### How to complete this task
Where a line of the data holds the word "Февронию", copy that line.

═════ Data for this exercise

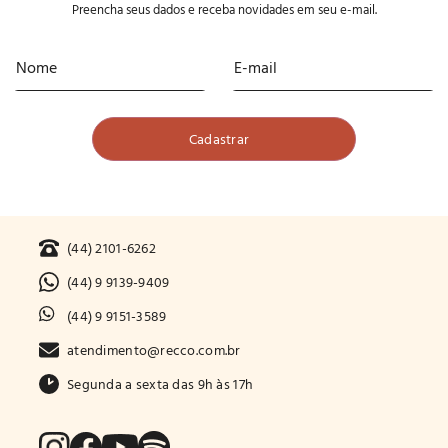
Preencha seus dados e receba novidades em seu e-mail.
(44) 2101-6262
(44) 9 9139-9409
(44) 9 9151-3589
atendimento@recco.com.br
Segunda a sexta das 9h às 17h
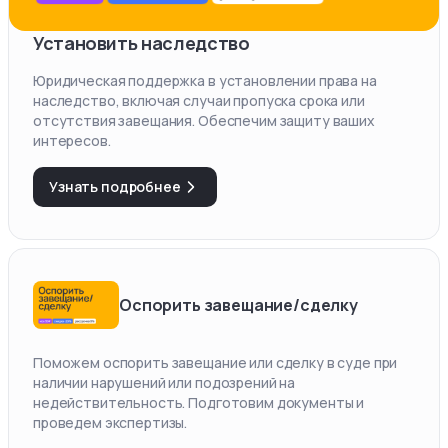
Установить наследство
Юридическая поддержка в установлении права на
наследство, включая случаи пропуска срока или
отсутствия завещания. Обеспечим защиту ваших
интересов.
Узнать подробнее
Оспорить завещание/сделку
Поможем оспорить завещание или сделку в суде при
наличии нарушений или подозрений на
недействительность. Подготовим документы и
проведем экспертизы.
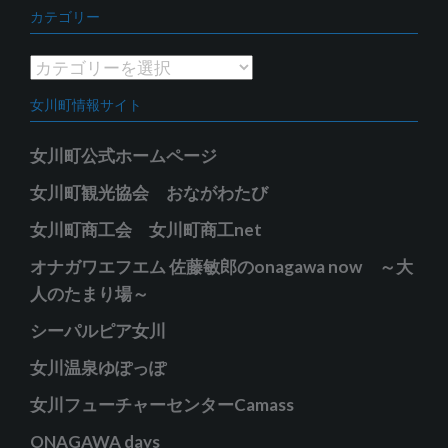
ー
カテゴリー
カ
イ
カ
ブ
テ
女川町情報サイト
ゴ
リ
女川町公式ホームページ
ー
女川町観光協会 おながわたび
女川町商工会 女川町商工net
オナガワエフエム 佐藤敏郎のonagawa now ～大
人のたまり場～
シーパルピア女川
女川温泉ゆぽっぽ
女川フューチャーセンターCamass
ONAGAWA days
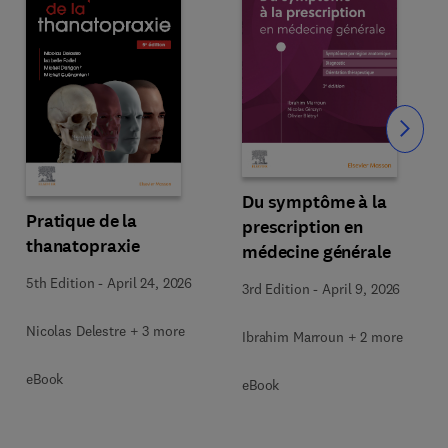
Slide
Du symptôme à la
Pratique de la
prescription en
thanatopraxie
médecine générale
5th Edition
-
April 24, 2026
3rd Edition
-
April 9, 2026
Nicolas Delestre + 3 more
Ibrahim Marroun + 2 more
eBook
eBook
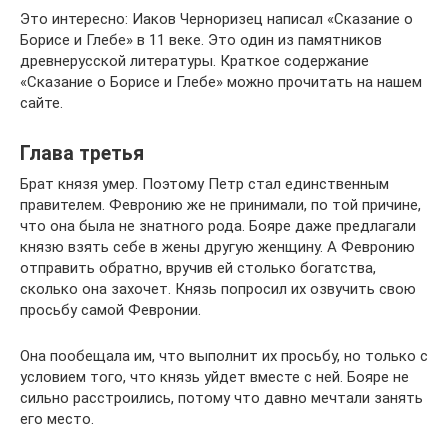
Это интересно: Иаков Черноризец написал «Сказание о
Борисе и Глебе» в 11 веке. Это один из памятников
древнерусской литературы. Краткое содержание
«Сказание о Борисе и Глебе» можно прочитать на нашем
сайте.
Глава третья
Брат князя умер. Поэтому Петр стал единственным
правителем. Февронию же не принимали, по той причине,
что она была не знатного рода. Бояре даже предлагали
князю взять себе в жены другую женщину. А Февронию
отправить обратно, вручив ей столько богатства,
сколько она захочет. Князь попросил их озвучить свою
просьбу самой Февронии.
Она пообещала им, что выполнит их просьбу, но только с
условием того, что князь уйдет вместе с ней. Бояре не
сильно расстроились, потому что давно мечтали занять
его место.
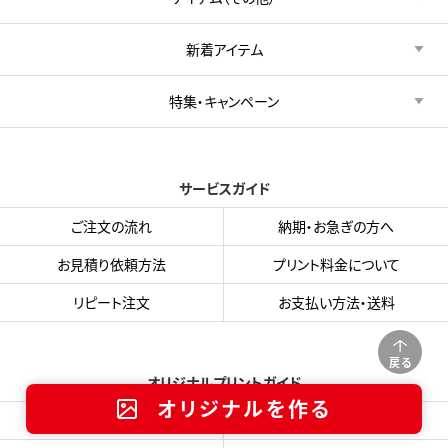
新着アイテム
特集・キャンペーン
サービスガイド
ご注文の流れ
納期・お急ぎの方へ
お見積り依頼方法
プリント料金について
リピート注文
お支払い方法・送料
戻る
オリジナルプリントガイド
オリジナルを作る
加工方法について
デザインデータ作成方法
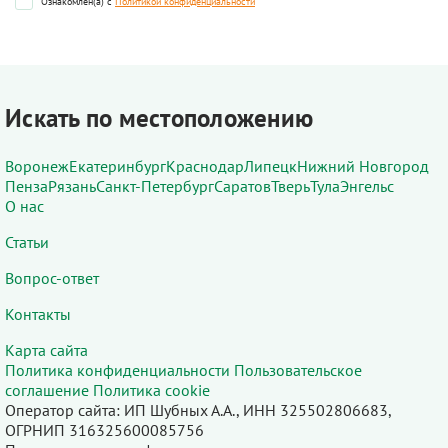
Ознакомлен(а) с
Политикой конфиденциальности
Искать по местоположению
Воронеж
Екатеринбург
Краснодар
Липецк
Нижний Новгород
Пенза
Рязань
Санкт-Петербург
Саратов
Тверь
Тула
Энгельс
О нас
Статьи
Вопрос-ответ
Контакты
Карта сайта
Политика конфиденциальности
Пользовательское
соглашение
Политика cookie
Оператор сайта: ИП Шубных А.А., ИНН 325502806683,
ОГРНИП 316325600085756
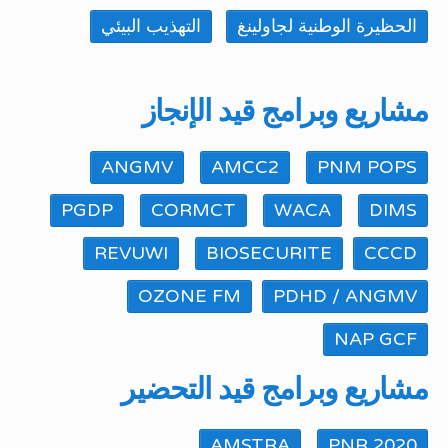
الحظيرة الوطنية لجاولينغ
التهذيب البيئي
مشاريع وبرامج قيد الإنجاز
ANGMV
AMCC2
PNM POPS
PGDP
CORMCT
WACA
DIMS
REVUWI
BIOSECURITE
CCCD
OZONE FM
PDHD / ANGMV
NAP GCF
مشاريع وبرامج قيد التحضير
AMSTRA
PNR 2020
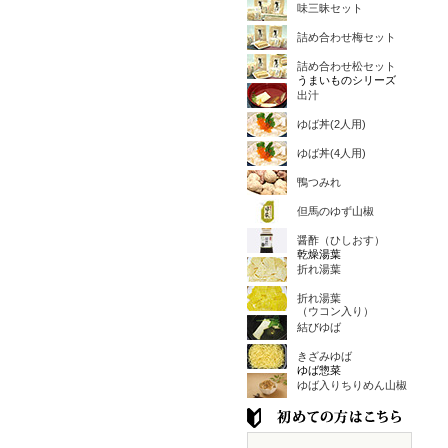
味三昧セット
詰め合わせ梅セット
詰め合わせ松セット
うまいものシリーズ
出汁
ゆば丼(2人用)
ゆば丼(4人用)
鴨つみれ
但馬のゆず山椒
醤酢（ひしおす）
乾燥湯葉
折れ湯葉
折れ湯葉
（ウコン入り）
結びゆば
きざみゆば
ゆば惣菜
ゆば入りちりめん山椒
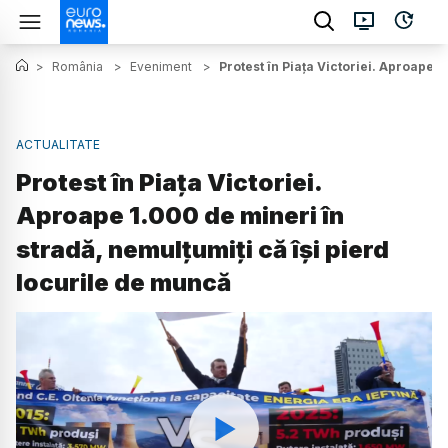
>
România
>
Eveniment
>
Protest în Piața Victoriei. Aproape 
ACTUALITATE
Protest în Piața Victoriei.
Aproape 1.000 de mineri în
stradă, nemulțumiți că își pierd
locurile de muncă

══════════

### Written answer
правителем. Февронию же не принимали, по той причине,
князю взять себе в жены другую женщину. А Февронию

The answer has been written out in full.